[WORK REQUEST] In the entries that follow, find the line containing "brace / KEVO)", then output exactly every line from the first through that one.

[SUPPLIED MATERIAL]
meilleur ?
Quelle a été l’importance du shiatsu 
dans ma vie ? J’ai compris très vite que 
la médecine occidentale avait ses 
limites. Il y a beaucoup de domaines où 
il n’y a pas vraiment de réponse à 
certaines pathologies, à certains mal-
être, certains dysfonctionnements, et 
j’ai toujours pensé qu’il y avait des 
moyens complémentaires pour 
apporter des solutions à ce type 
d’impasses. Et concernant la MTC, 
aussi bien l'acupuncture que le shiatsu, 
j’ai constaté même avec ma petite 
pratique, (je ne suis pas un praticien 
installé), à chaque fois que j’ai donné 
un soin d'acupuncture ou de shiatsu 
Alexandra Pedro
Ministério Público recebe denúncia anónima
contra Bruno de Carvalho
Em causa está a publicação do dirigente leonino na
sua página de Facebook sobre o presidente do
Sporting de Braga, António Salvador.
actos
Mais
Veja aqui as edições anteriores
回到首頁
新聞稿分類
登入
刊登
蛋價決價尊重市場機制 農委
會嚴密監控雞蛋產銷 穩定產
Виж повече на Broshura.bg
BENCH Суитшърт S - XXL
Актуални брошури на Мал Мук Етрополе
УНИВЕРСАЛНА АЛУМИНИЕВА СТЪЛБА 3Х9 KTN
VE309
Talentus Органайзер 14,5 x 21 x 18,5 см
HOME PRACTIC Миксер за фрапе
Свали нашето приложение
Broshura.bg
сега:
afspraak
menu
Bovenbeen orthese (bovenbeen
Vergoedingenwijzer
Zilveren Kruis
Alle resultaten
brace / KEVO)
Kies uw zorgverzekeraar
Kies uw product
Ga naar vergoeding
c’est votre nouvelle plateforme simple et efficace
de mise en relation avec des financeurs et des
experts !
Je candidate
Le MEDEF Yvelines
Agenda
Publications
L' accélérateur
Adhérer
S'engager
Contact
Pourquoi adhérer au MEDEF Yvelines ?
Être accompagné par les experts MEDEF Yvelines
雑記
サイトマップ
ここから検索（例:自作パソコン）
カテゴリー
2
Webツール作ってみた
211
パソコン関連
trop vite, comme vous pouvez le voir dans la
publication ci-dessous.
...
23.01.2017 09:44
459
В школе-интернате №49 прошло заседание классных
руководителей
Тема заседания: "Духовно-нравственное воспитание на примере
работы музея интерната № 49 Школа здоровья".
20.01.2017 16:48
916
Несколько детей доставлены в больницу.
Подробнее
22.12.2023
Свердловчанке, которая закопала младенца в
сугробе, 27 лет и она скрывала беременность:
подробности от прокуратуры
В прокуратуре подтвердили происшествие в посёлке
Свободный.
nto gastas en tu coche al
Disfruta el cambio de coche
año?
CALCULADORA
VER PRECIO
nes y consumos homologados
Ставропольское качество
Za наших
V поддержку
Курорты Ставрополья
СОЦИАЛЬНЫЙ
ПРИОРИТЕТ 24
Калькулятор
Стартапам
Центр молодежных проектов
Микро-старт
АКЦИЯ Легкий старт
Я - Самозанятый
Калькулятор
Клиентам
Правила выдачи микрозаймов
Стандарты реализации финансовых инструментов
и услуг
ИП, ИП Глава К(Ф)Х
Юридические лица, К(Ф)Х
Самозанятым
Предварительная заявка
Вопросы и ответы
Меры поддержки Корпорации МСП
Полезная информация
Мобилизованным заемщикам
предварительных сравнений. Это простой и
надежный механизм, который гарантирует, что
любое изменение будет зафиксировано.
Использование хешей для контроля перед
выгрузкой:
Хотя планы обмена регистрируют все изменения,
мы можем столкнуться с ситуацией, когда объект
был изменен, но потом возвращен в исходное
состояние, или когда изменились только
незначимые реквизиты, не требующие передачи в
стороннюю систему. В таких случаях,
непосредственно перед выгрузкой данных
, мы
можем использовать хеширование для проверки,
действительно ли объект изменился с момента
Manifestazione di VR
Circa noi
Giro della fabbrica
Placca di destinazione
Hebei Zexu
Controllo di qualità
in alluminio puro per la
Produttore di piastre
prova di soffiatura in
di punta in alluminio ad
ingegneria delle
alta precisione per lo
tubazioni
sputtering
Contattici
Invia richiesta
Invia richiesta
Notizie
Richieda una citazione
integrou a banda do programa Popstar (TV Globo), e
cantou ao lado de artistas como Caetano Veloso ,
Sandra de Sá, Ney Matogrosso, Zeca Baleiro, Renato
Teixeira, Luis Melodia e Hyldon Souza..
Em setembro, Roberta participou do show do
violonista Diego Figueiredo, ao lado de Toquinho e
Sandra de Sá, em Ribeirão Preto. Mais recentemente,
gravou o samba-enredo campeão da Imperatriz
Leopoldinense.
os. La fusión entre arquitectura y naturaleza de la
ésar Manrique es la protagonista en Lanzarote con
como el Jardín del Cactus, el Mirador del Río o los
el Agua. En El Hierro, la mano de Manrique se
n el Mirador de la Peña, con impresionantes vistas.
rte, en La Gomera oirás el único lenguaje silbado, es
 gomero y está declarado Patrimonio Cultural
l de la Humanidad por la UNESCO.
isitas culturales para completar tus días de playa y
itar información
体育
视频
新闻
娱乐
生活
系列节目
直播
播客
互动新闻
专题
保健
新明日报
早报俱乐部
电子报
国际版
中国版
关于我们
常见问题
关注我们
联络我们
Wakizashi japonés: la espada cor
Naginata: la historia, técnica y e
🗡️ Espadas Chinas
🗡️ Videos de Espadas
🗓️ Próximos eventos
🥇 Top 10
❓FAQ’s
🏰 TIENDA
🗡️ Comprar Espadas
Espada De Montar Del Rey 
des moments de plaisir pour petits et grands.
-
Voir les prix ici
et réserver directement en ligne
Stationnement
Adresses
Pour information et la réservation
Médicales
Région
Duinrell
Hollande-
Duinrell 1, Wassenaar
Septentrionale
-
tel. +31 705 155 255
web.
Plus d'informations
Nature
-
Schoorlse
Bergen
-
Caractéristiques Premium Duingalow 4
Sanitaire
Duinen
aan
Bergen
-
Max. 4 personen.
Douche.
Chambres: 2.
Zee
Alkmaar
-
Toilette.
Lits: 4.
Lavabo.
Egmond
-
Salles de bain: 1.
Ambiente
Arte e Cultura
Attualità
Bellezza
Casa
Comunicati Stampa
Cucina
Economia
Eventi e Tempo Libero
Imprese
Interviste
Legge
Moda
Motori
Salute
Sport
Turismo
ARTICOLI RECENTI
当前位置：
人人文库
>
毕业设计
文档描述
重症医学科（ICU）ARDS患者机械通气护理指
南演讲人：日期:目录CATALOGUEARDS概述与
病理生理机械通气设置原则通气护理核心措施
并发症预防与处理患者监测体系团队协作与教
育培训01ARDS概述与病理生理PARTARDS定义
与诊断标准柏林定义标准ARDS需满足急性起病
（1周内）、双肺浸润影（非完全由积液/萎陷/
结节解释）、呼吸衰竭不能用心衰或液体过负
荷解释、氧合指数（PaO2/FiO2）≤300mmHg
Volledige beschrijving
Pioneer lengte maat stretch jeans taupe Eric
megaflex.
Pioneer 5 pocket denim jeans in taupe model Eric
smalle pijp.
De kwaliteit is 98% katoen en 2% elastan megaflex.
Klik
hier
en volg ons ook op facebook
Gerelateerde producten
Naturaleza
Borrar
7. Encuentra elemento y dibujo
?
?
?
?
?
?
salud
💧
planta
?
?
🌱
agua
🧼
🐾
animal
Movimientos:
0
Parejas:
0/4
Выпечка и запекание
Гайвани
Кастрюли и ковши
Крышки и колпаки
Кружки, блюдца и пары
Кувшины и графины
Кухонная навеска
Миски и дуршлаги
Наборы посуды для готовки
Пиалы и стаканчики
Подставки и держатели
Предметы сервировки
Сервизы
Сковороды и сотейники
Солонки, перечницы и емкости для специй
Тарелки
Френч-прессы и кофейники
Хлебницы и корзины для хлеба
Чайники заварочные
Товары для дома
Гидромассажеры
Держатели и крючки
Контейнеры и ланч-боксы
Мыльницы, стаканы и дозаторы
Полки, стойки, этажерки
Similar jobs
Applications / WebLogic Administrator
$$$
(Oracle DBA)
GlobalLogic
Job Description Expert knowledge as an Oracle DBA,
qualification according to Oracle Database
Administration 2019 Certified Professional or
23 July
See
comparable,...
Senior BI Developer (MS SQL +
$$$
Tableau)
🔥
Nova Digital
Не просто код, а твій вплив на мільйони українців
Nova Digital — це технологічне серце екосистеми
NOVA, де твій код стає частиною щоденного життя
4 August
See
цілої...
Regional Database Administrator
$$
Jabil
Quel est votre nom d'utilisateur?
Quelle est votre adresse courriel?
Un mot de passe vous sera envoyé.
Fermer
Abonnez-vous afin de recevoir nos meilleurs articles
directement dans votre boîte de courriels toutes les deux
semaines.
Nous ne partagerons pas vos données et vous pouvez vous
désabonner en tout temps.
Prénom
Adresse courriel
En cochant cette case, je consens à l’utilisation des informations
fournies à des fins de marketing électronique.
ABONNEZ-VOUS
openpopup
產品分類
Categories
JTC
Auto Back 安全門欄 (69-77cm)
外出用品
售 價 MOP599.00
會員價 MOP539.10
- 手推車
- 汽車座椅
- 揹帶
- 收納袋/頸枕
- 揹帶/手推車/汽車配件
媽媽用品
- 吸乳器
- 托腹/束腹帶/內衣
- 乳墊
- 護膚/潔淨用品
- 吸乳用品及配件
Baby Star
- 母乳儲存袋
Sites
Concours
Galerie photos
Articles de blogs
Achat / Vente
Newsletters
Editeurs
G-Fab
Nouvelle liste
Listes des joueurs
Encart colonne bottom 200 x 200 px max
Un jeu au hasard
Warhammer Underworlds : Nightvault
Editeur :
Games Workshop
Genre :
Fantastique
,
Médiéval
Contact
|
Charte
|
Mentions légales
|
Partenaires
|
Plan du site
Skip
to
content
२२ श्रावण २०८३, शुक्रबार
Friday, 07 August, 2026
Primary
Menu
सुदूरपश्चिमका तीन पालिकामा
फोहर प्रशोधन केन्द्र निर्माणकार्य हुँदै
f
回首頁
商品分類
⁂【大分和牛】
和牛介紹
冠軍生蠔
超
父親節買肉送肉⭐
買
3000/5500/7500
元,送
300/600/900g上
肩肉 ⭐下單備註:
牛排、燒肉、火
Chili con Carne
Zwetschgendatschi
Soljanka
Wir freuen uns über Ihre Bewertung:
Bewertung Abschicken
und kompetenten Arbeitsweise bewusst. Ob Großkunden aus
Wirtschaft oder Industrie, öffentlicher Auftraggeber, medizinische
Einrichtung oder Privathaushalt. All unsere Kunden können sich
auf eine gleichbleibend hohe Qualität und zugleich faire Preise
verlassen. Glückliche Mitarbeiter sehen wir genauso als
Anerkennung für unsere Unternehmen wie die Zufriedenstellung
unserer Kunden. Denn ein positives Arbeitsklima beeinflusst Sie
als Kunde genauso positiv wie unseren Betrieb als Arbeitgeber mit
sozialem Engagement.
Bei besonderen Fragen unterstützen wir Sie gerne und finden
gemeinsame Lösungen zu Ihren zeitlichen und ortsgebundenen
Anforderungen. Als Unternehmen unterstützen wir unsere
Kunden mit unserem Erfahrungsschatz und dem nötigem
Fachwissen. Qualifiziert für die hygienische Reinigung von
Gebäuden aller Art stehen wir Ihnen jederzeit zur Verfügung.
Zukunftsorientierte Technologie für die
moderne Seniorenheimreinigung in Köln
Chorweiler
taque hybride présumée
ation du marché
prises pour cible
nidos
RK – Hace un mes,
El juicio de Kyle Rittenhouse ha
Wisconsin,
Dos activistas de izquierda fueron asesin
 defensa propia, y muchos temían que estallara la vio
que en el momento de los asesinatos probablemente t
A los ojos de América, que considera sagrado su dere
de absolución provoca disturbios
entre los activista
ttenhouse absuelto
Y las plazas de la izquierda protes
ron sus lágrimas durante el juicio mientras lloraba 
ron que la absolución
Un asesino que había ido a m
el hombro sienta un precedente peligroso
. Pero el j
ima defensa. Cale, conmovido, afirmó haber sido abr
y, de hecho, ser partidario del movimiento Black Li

[WORKED SOLUTION]
meilleur ?
Quelle a été l’importance du shiatsu 
dans ma vie ? J’ai compris très vite que 
la médecine occidentale avait ses 
limites. Il y a beaucoup de domaines où 
il n’y a pas vraiment de réponse à 
certaines pathologies, à certains mal-
être, certains dysfonctionnements, et 
j’ai toujours pensé qu’il y avait des 
moyens complémentaires pour 
apporter des solutions à ce type 
d’impasses. Et concernant la MTC, 
aussi bien l'acupuncture que le shiatsu, 
j’ai constaté même avec ma petite 
pratique, (je ne suis pas un praticien 
installé), à chaque fois que j’ai donné 
un soin d'acupuncture ou de shiatsu 
Alexandra Pedro
Ministério Público recebe denúncia anónima
contra Bruno de Carvalho
Em causa está a publicação do dirigente leonino na
sua página de Facebook sobre o presidente do
Sporting de Braga, António Salvador.
actos
Mais
Veja aqui as edições anteriores
回到首頁
新聞稿分類
登入
刊登
蛋價決價尊重市場機制 農委
會嚴密監控雞蛋產銷 穩定產
Виж повече на Broshura.bg
BENCH Суитшърт S - XXL
Актуални брошури на Мал Мук Етрополе
УНИВЕРСАЛНА АЛУМИНИЕВА СТЪЛБА 3Х9 KTN
VE309
Talentus Органайзер 14,5 x 21 x 18,5 см
HOME PRACTIC Миксер за фрапе
Свали нашето приложение
Broshura.bg
сега:
afspraak
menu
Bovenbeen orthese (bovenbeen
Vergoedingenwijzer
Zilveren Kruis
Alle resultaten
brace / KEVO)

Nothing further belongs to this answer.